Slowly, but implacably as my friend saw it, Turkey under Erdogan was becoming inch-by-inch more Islamic –- something it had not been, even nominally, since Ataturk replaced the Ottoman Sultans with a secular state.

Under Erdogan, first you saw more women in the streets with headscarves or more complete coverings. You would see them in increasing numbers on the commuter ferries crossing the Bosporus. Then, the old, decrepit mosques in the city began to be restored, and no one rolled their eyes at the call to prayer.

Erdogan eased if not erased tension over this creeping piety with a furious flurry of state-augmented capitalism. He invited billions in foreign investments (especially, though not exclusively, from the Gulf). He financed vast public works projects, particularly in Istanbul. He loosened rules on business.

The resulting surge of economic growth kept people too busy to hate, to use the old slogan of Atlanta back in its post-segregation heyday. But that same growth also fueled the power and wealth of the prime minister’s political machine, the Justice and Development Party.

Moving carefully but systematically, Erdogan began rooting out secularist foes in the military, jailing journalists and taking other actions that indicated to people such as my friend that there was more Development than Justice in the Erdogan movement.

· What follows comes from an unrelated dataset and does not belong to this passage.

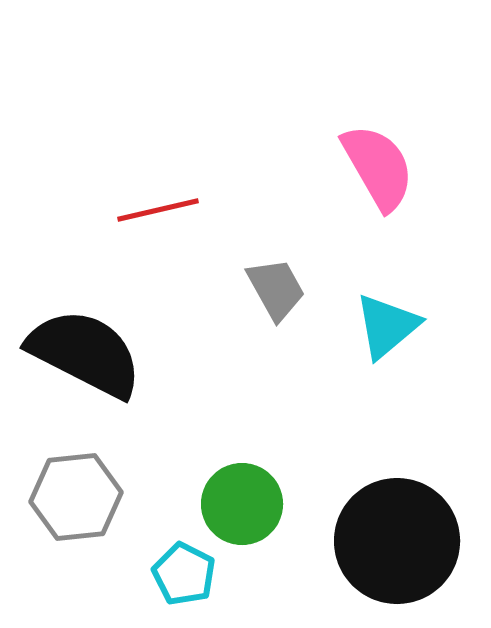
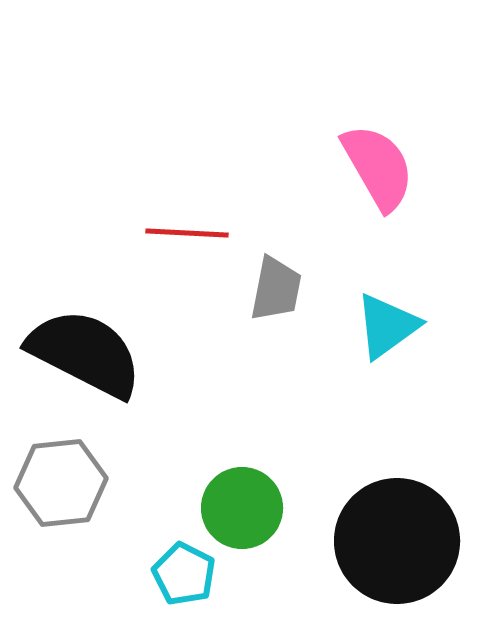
red line: moved 29 px right, 23 px down; rotated 16 degrees clockwise
gray trapezoid: rotated 40 degrees clockwise
cyan triangle: rotated 4 degrees clockwise
gray hexagon: moved 15 px left, 14 px up
green circle: moved 4 px down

Then the visits began to my friends' businesses: the visits from the government men. Even in Bodrum, they wore plain pants and white shirts. They looked out of place, and they wanted to look out of place.

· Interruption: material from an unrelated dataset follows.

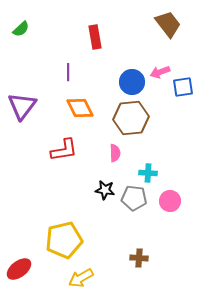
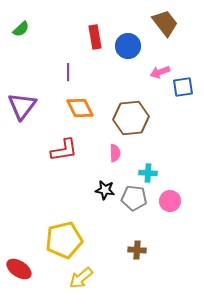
brown trapezoid: moved 3 px left, 1 px up
blue circle: moved 4 px left, 36 px up
brown cross: moved 2 px left, 8 px up
red ellipse: rotated 70 degrees clockwise
yellow arrow: rotated 10 degrees counterclockwise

They wanted to know more about his businesses. Not that there was anything wrong with them, but were they being run properly? Did they shut down for the night at a decent hour? Were the books in order? Were they disturbing the neighbors in any way?

The last time I talked to my friend, he was no longer such a happy-sounding fellow. He was worried and not eager to talk. You could almost hear the sound of a window closing. So far as I know, my friend has not been in Taksim Square. He’s no fool, and he is too old for that kind of action anyway.

But his friends' kids are, I am guessing -– armed with fireworks and Twitter. They want a democratic Turkey, but a secular one. They want modernity and all of the personal freedoms that go with it. There are students and environmentalists and women’s rights advocates. There are people drinking beer, which has now become an act of defiance.

They don’t want what they fear Erdogan wants to give them, which is a boring and controlled semi-religious state, even though he was frank about his desire to build a Turkey that is both dynamic and devout.

And here is the complex thing: Whatever his flaws, the United States and its allies are counting on Erdogan. They need him to not fail. They don’t want a coup, either from the right (the army) or the Islamists. Above all, the allies want stability, which is what they have always wanted from the Turks, who sit astride history and geography and faith as no other people.

The United States and Europe have military alliances they want to keep. Israel has a neighbor it doesn’t (for now) have to fear in an existential way. Arabs want a place to invest and to vacation. They have purchased many of the grand old homes along the Bosporus. It is a lovely and historic Islamic riviera, where old wooden summer villas cost millions.

Nobody wants this to end, or end badly.

The symbol of Erdogan’s party is a shining light. It’s iconography that advertises technology -– not religion. And it was deliberately chosen for that reason.

Such cheap symbols hardly reassure my friend. The rest of the world may have no choice but to see it as a ray of hope.